Financial hardships aside, Greek animators continue to produce interesting films in the 7th Animfest festival, Athens.

 The 7th Animfest (1-7 March 2012) has gathered a strong participation of internationally well-known films, such as Luminaris (Juan Pablo Zaramella), and the Spanish Grand Prix (Marc Solanas & Anna Riba), and its 7-part competition program is a meditative look on the current situation worldwide.

The stop-motion film Stones by the Slovakian Katarína Kerekesová was a new age opera, and a must-see tragic story of a woman torn between duty and love in a stone construction.

here is also a strong alliance with and a tribute to the puppet masters of the Czech Republic, from the patriach Jiri Trnka to the folk yet philosophically-minded recent work of Maur Films (look for the vivid parabole of  Reason and Luck) dir. Kristina Dufková, Vlasta Pospíšilová, David Súkup.
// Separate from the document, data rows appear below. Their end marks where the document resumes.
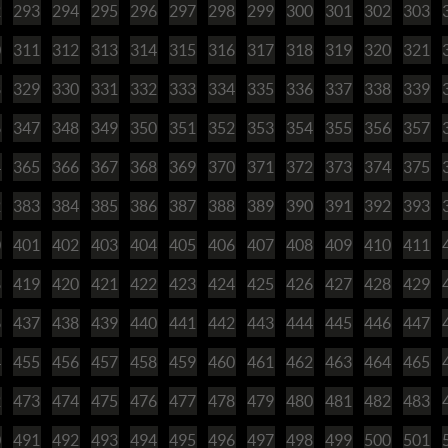
2
293
294
295
296
297
298
299
300
301
302
303
0
311
312
313
314
315
316
317
318
319
320
321
8
329
330
331
332
333
334
335
336
337
338
339
6
347
348
349
350
351
352
353
354
355
356
357
4
365
366
367
368
369
370
371
372
373
374
375
2
383
384
385
386
387
388
389
390
391
392
393
0
401
402
403
404
405
406
407
408
409
410
411
8
419
420
421
422
423
424
425
426
427
428
429
6
437
438
439
440
441
442
443
444
445
446
447
4
455
456
457
458
459
460
461
462
463
464
465
2
473
474
475
476
477
478
479
480
481
482
483
0
491
492
493
494
495
496
497
498
499
500
501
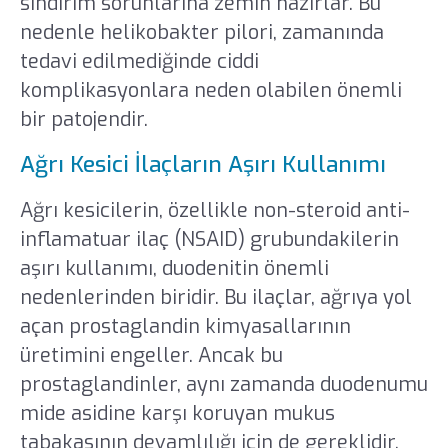
sindirim sorunlarına zemin hazırlar. Bu
nedenle helikobakter pilori, zamanında
tedavi edilmediğinde ciddi
komplikasyonlara neden olabilen önemli
bir patojendir.
Ağrı Kesici İlaçların Aşırı Kullanımı
Ağrı kesicilerin, özellikle non-steroid anti-
inflamatuar ilaç (NSAID) grubundakilerin
aşırı kullanımı, duodenitin önemli
nedenlerinden biridir. Bu ilaçlar, ağrıya yol
açan prostaglandin kimyasallarının
üretimini engeller. Ancak bu
prostaglandinler, aynı zamanda duodenumu
mide asidine karşı koruyan mukus
tabakasının devamlılığı için de gereklidir.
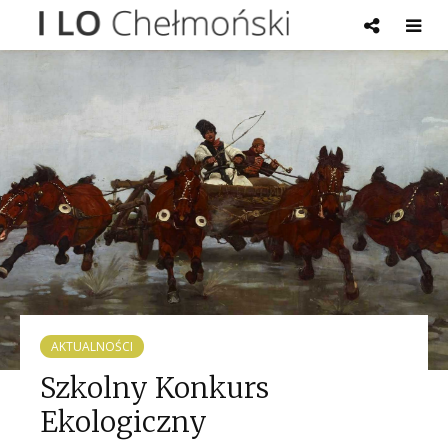
AKTUALNOŚCI
Szkolny Konkurs
Ekologiczny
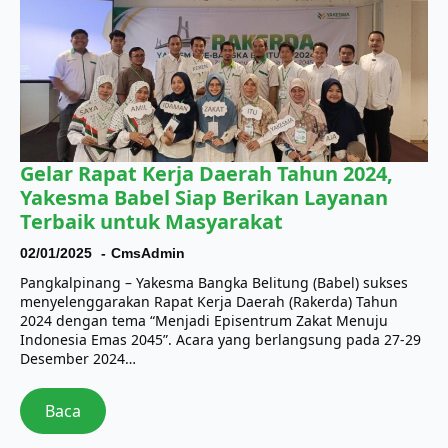
Gelar Rapat Kerja Daerah Tahun 2024,
Yakesma Babel Siap Berikan Layanan
Terbaik untuk Masyarakat
02/01/2025
CmsAdmin
Pangkalpinang – Yakesma Bangka Belitung (Babel) sukses
menyelenggarakan Rapat Kerja Daerah (Rakerda) Tahun
2024 dengan tema “Menjadi Episentrum Zakat Menuju
Indonesia Emas 2045”. Acara yang berlangsung pada 27-29
Desember 2024…
Baca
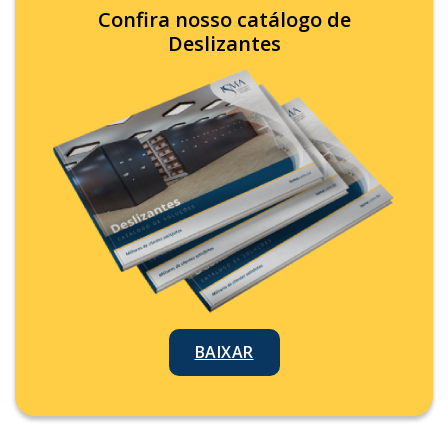
Confira nosso catálogo de
Deslizantes
BAIXAR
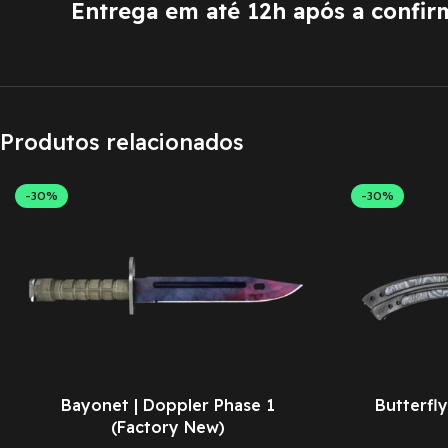
Entrega em até 12h após a confi
Produtos relacionados
-30%
-30%
Bayonet | Doppler Phase 1
Butterfly
(Factory New)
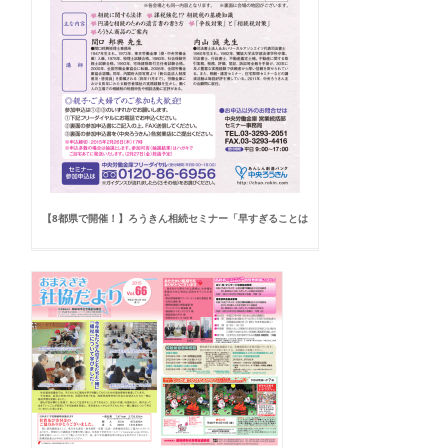
【8都県で開催！】ろうきん相続セミナー「早すぎることは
Greeks don't let the crisis melt their efforts. Aristarchos Papadaniel and Sophia Mandouvalou presented an extended version of their 3-year project, A Letter, A story, a courageous effort to teach kids the Greek language through vibrant animated films.
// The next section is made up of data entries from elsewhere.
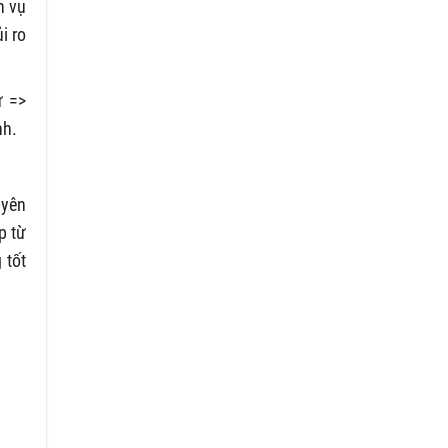
h vụ
i ro
ư =>
nh.
uyên
p từ
 tốt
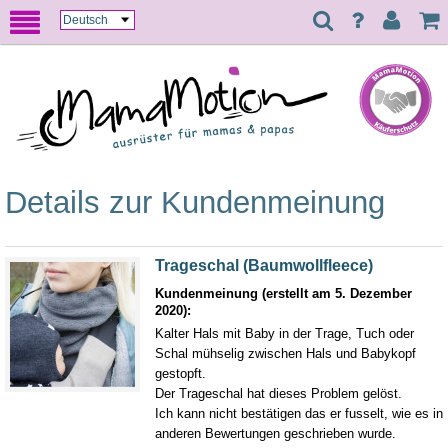
Details zur Kundenmeinung
Trageschal (Baumwollfleece)
Kundenmeinung (erstellt am 5. Dezember
2020):
Kalter Hals mit Baby in der Trage, Tuch oder
Schal mühselig zwischen Hals und Babykopf
gestopft.
Der Trageschal hat dieses Problem gelöst.
Ich kann nicht bestätigen das er fusselt, wie es in
anderen Bewertungen geschrieben wurde.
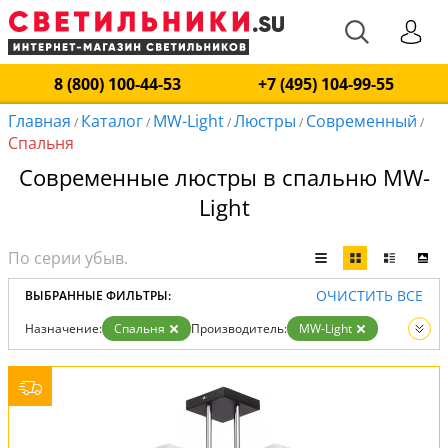
8 (800) 100-44-53
+7 (495) 104-99-55
Главная
Каталог
MW-Light
Люстры
Современный
/
/
/
/
/
Спальня
Современные люстры в спальню MW-
Light
ОЧИСТИТЬ ВСЕ
ВЫБРАННЫЕ ФИЛЬТРЫ:
Назначение:
Спальня
Производитель:
MW-Light
Стиль:
Современный
Вид:
Люстры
 On the other hand, the Greek competitive section features sarcasm, pure humour (and sometimes downright anger) on the current financial situation. Yet the most impressive Greek films decided to sidestep the matter altogether, and talk instead about personal-emotional issues (Dream of Living - A. Kokorikou, P. Kokkali), existence and death (Abeyance - Eleni Miltsi), and even Dali's dreams (Oneironats - Luis Santos) and Japanese folk tales (Fountain of youth - P. Rappas).

 The 7th Animfest festival concludes today (7 March) with the awards ceremony.